Ketika yang lain telah siap dengan pakaiannya masing-masing, perempuan berambut sebahu itu tengah sibuk mencari rekannya yang menghilang.
"Im Nayeon? Tadi dia bilang pergi ke toilet sebentar," sahut yang lain. Aku tidak kenal siapa mereka. Sepertinya, mereka para senior di Horizon—yang memantau dan mengatur keseluruhan kepanitiaan khusus festival ini.
"Sudah berapa lama? Kita akan tampil setengah jam lagi," keluh cewek berambut sebahu itu selagi melirik jam tangannya. Di tangannya, terdapat sekumpulan kertas yang telah dijilid. Mungkin naskah berisi skenario dan dialog untuk pementasan mereka.
"Hei, kau!"
Merasa terpanggil, aku pun berbalik menatap cewek itu.
"Bisa tolong kau periksa ke toilet? Cari yang namanya Im Nayeon. Panggil saja dia dan beritahu, kita harus cepat bersiap. Tolong bantuannya, ya." Cewek itu terburu-buru pergi—mengurusi hal yang lain—sebelum aku sempat mengatakan 'iya'.
Akhirnya, aku meninggalkan Arin dan Ryujin di ruang ganti dan bergerak menyusul cewek bernama Nayeon itu ke toilet wanita.
Melangkah menyusuri lorong, mataku tak berhenti terpukau oleh gedung ini. Gedung yang begitu mewah. Rasanya, Kak Jisoo akan menjadi orang terkenal malam ini. Mengingat bahwa kakakku itu akan tampil di atas panggung Seoul Arts Center sebagai main character.

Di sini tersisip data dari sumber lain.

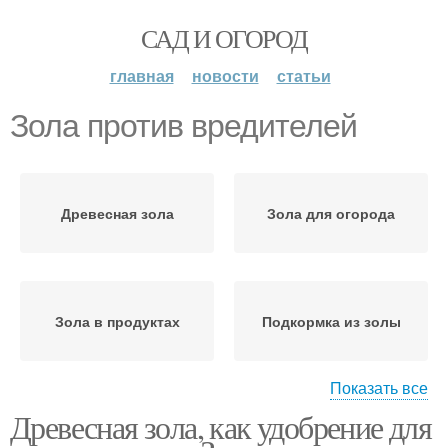
САД И ОГОРОД
главная
новости
статьи
Зола против вредителей
Древесная зола
Зола для огорода
Зола в продуктах
Подкормка из золы
Показать все
Древесная зола, как удобрение для
Зола от слизней
Пыль от вредителей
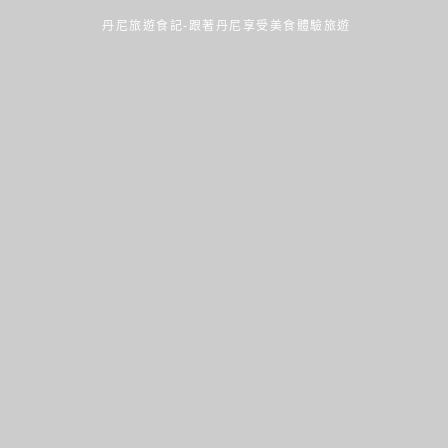
丹尼旅遊食記-跟著丹尼享受美食體驗旅遊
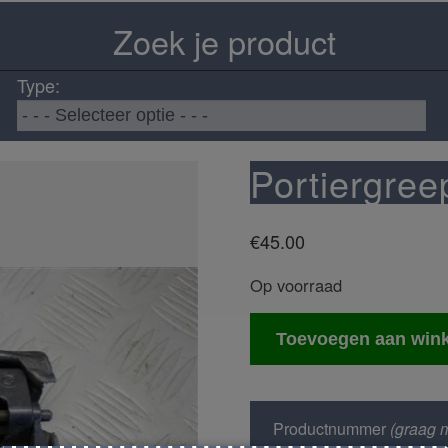
Zoek je product
Type:
Portiergree
€
45.00
Op voorraad
Portiergreep
Toevoegen aan win
rechts
voor
aantal
Productnummer
(graag m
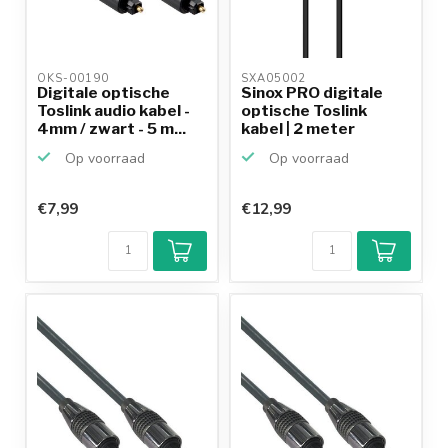
OKS-00190 
SXA05002 
Digitale optische
Sinox PRO digitale
Toslink audio kabel -
optische Toslink
4mm / zwart - 5 m...
kabel | 2 meter
Op voorraad
Op voorraad
€7,99
€12,99
Klantenbeoordeling
9,2/10
Achteraf
betalen mogelijk
10+
jaar
productkennis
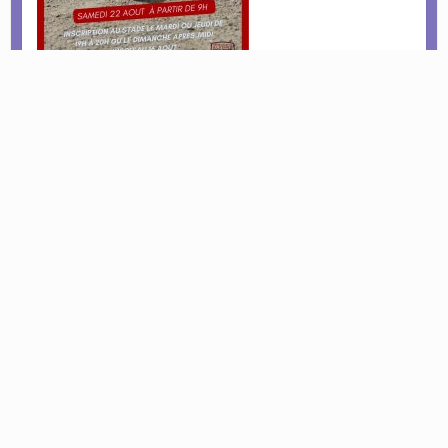
Civilité autour de nos fôrets et champs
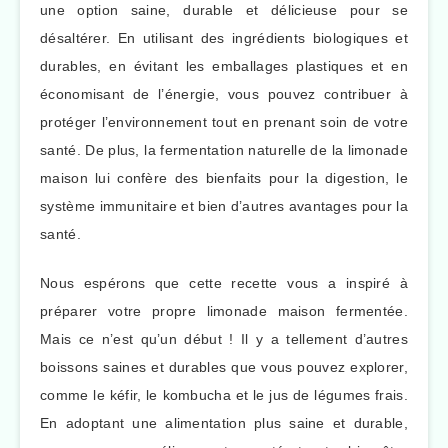
une option saine, durable et délicieuse pour se
désaltérer. En utilisant des ingrédients biologiques et
durables, en évitant les emballages plastiques et en
économisant de l’énergie, vous pouvez contribuer à
protéger l’environnement tout en prenant soin de votre
santé. De plus, la fermentation naturelle de la limonade
maison lui confère des bienfaits pour la digestion, le
système immunitaire et bien d’autres avantages pour la
santé.
Nous espérons que cette recette vous a inspiré à
préparer votre propre limonade maison fermentée.
Mais ce n’est qu’un début ! Il y a tellement d’autres
boissons saines et durables que vous pouvez explorer,
comme le kéfir, le kombucha et le jus de légumes frais.
En adoptant une alimentation plus saine et durable,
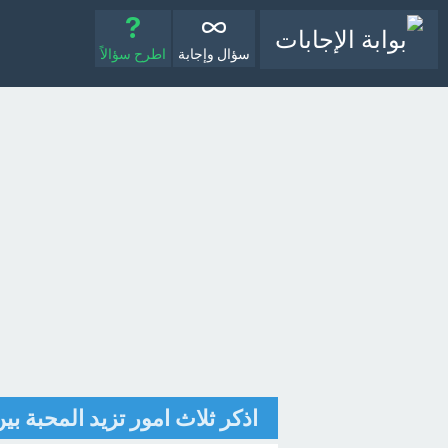
سؤال وإجابة
اطرح سؤالاً
اذكر ثلاث امور تزيد المحبة بي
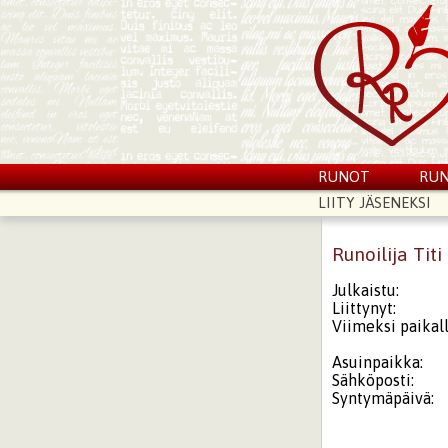
RUNOT
RUN
LIITY JÄSENEKSI
Runoilija Titi
Julkaistu:
Liittynyt:
Viimeksi paikall
Asuinpaikka:
Sähköposti:
Syntymäpäivä:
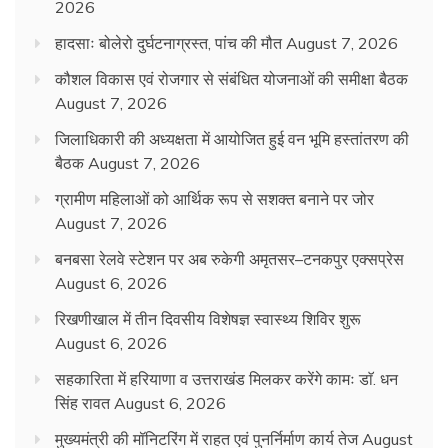
2026
हादसाः बोलेरो दुर्घटनाग्रस्त, पांच की मौत
August 7, 2026
कौशल विकास एवं रोजगार से संबंधित योजनाओं की समीक्षा बैठक
August 7, 2026
जिलाधिकारी की अध्यक्षता में आयोजित हुई वन भूमि हस्तांतरण की
बैठक
August 7, 2026
ग्रामीण महिलाओं को आर्थिक रूप से सशक्त बनाने पर जोर
August 7, 2026
बनबसा रेलवे स्टेशन पर अब रुकेगी अमृतसर–टनकपुर एक्सप्रेस
August 6, 2026
रिखणीखाल में तीन दिवसीय विशेषज्ञ स्वास्थ्य शिविर शुरू
August 6, 2026
सहकारिता में हरियाणा व उत्तराखंड मिलकर करेंगे कामः डाॅ. धन
सिंह रावत
August 6, 2026
मुख्यमंत्री की मॉनिटरिंग में राहत एवं पुनर्निर्माण कार्य तेज
August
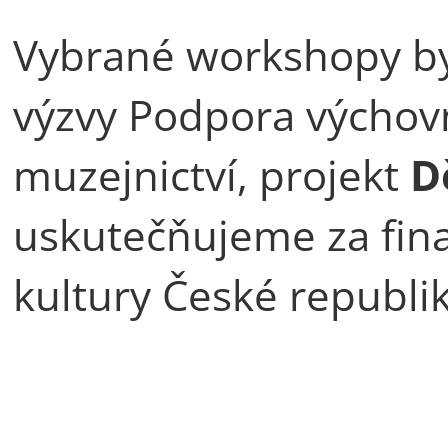
Vybrané workshopy by
výzvy Podpora výchovn
muzejnictví, projekt
D
uskutečňujeme za fin
kultury České republik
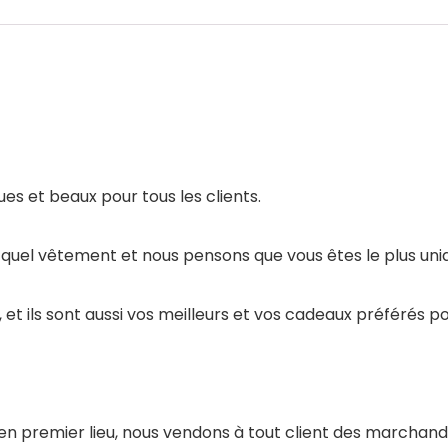
es et beaux pour tous les clients.
quel vêtement et nous pensons que vous êtes le plus uniq
 et ils sont aussi vos meilleurs et vos cadeaux préférés
en premier lieu, nous vendons à tout client des marchand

Bibirku tak berhenti tersenyum membayangkannya.
Melanjutkan langkahku dengan tempo yang sedikit lebih rapat—teringat tugasku untuk menemukan Nayeon secepatnya—aku terkejut ketika pergelangan tanganku ditarik oleh seseorang dan kami berdua pun berada dari balik tembok—dari lorong yang yang berbeda.
Mulutku dibekap. Aku meronta ingin melepaskan diri, tetapi apalah daya, aku tak sekuat cowok yang menahan tubuhku di depannya ini.
"Jangan bergerak, atau kita akan ketahuan," bisiknya.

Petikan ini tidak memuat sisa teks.